Following Tocqueville's footsteps, BHL naturally leads us to Warren Beatty. While their encounter, recounted at some length, reveals only a few nuances of American civil society, it does capture a certain truth about the author: He is the French intellectual version of the actor. He leads a charmed life—married to a gorgeous actress, living in a Marakesh palace—and possesses a penchant for shocking the French intelligentsia. It's pretty easy to see why BHL has captured the imagination of Vanity Fair, which included him on last year's Best Dressed List—and several years earlier slobbered over him in a long profile.
An author shouldn't be skewered simply for his public personae. But in this case, BHL wasn't just a passive subject of an Annie Leibowitz photo shoot. He seems to thoroughly share the glossy's affinity for celebrity. In this book, he devotes thousands of words to transcribing the political wisdom of Beatty and Sharon Stone. ("Are you aware that glamorous Los Angeles is also the leading capital of homeless people?" the Basic Instinct star asks BHL.) He accompanies Charlie Rose on a misty visit to the television interviewer's hometown, Henderson, N.C. Here is a small chunk of BHL's extended description of that journey: "Rose in the front of the post office; it, too, just the same as it was before, fixed in time—he has only to close his eyes to see his father again, toddling along to get his mail." Now, that's democracy in America!
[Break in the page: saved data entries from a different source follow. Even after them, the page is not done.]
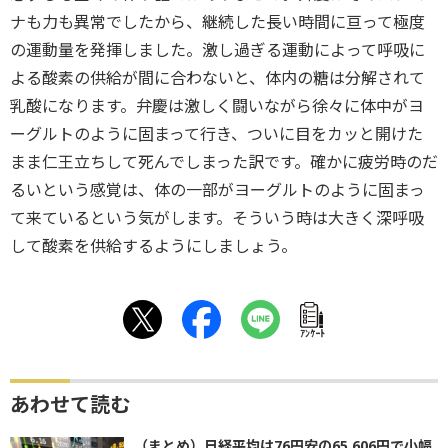
ナも力も異常でしたから、継続した長い時間に亘って極度
の運動量を発揮しました。激し過ぎる運動によって呼吸に
よる酸素の供給が間に合わないと、体内の糖は分解されて
乳酸になります。弁慶は激しく闘いながら徐々に体中がヨ
ーグルトのように固まって行き、ついに目をカッと開けた
まま仁王立ちして死んでしまった訳です。確かに疲労時のだ
るいという感覚は、体の一部がヨーグルトのように固まっ
て来ているという気がします。そういう時は大きく深呼吸
して酸素を供給するようにしましょう。
ｱﾝｹｰﾄ
あわせて読む
（まとめ）日経平均は76円安の65,606円で小幅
You mentioned BHL's trite description of centerless Los Angeles. That just begins to capture the clichés that fill his travelogue: libertine San Francisco, Nevada brothels, nostalgia in Cooperstown, the Kennedy family as Greek tragedy. These superficial descriptions are the inevitable consequence of his hurried traveling style. He spends just enough time in each locale to file a 1,500 word dispatch, never more, before hitting the highway.
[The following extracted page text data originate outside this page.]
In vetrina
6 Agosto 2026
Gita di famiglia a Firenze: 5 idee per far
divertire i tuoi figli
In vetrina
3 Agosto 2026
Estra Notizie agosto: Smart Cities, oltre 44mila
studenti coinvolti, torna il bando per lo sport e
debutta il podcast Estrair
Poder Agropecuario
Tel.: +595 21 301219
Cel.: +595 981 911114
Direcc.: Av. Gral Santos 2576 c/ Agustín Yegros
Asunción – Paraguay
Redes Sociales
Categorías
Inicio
And yet … I agree with you that BHL has exceedingly fine moral and political judgment. He always gets the big stuff right: from his early condemnations of communism to his impassioned pleas on behalf of Bosnia to his critique of Islamo-fascism to his condemnation of the Iraq war. And while you're right that he doesn't have many new insights into America, he profoundly understands and appreciates the soul of the place. Where too many smart Europeans are quick to judge America for its religiosity, fat couch potatoes, individualism, and cultural vulgarity, BHL doesn't exaggerate this country's many faults. (I especially appreciated his debunking of the myth that Americans are fatter than Europeans.) He even argues that the parts he doesn't particularly like—say, evangelicalism—may actually be inseparable from its greatness. I found myself quite moved by his paeans. He writes, "There is a gentleness, a lightness, an element of freedom and, in a word, of civilization, that makes this country one of the few countries in the world where, despite everything, you can still breathe freely."
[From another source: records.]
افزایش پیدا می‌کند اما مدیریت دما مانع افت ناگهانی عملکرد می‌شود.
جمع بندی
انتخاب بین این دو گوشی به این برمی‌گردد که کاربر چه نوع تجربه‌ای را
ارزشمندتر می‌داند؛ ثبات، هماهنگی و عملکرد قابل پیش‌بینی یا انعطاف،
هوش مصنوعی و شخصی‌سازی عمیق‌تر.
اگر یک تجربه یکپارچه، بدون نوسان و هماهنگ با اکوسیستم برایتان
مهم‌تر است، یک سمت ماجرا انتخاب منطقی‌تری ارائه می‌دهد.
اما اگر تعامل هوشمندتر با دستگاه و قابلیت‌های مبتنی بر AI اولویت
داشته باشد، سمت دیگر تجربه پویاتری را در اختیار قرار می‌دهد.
You rightly turn to his dueling portrayals of Fukayama and Kristol. These sections capture the best and worst of BHL. His dissection of Fukayama is rich with context and insight, while I think that his portrayal of Kristol suffers from insufficient knowledge of the American scene. He's not entirely fair to Bill Kristol, who disappoints him by not appearing sufficiently intellectual in their conversation. But why hold him to such high standards? Irving's boy is a publicist and an inside operator, not an author or academic. Yes, he has a superb sense of political timing. He knows when to take a dramatically orthodox stand, and then he knows how to quickly return to the GOP company line, limiting the long-term damage to his reputation. That's just Kristol being good at his job. Nor is he as cynical as BHL imagines. Even before neoconservatives adopted their idealist foreign policy, they believed in promoting domestic virtue. (Witness the old czar Bill Bennett, Leon Kass' radical opposition to stem cell research, or the Weekly Standard's long opposition to gay marriage.) Neocons have embraced these positions so consistently that you can't possibly accuse them of opportunism.
BHL falters in this characterization, because his animus toward Krstol is personal and stylistic. But I actually wanted BHL to spend more time interrogating American intellectuals and placing them in an international context—like his splendid Adventures on the Freedom Road did for the French scene. If I were planning his itinerary, I would have also sent him to visit culture war theorists—Robert P. George, Leon Kass, Stanley Fish, Judith Butler, etc. That would have made a far more valuable book. Americans rarely give their own intellectual culture and tradition this kind of rigorous tough-love treatment. Perhaps that's because American intellectuals don't treat ideology as seriously as BHL does—or the French do. Were you as disappointed that he focused so heavily, in the end, on foreign-policy wonks?
Alan, I counted two instances where BHL cites insights that he gained from sitting down with you. Are you grateful, or hurt, that he didn't spin your meeting into a full-blown set piece? "He received me in his office, a vast book-lined space with the Boston skyline winking at us in the distance. His hair is short. He is wearing a tweed jacket and paisley tie ..." That reminds me, I wanted to suggest two magisterial books truly in the Tocquevellian grain that offer far more insights into American religion, The Transformation of American Religion, and the culture wars, One Nation, After All.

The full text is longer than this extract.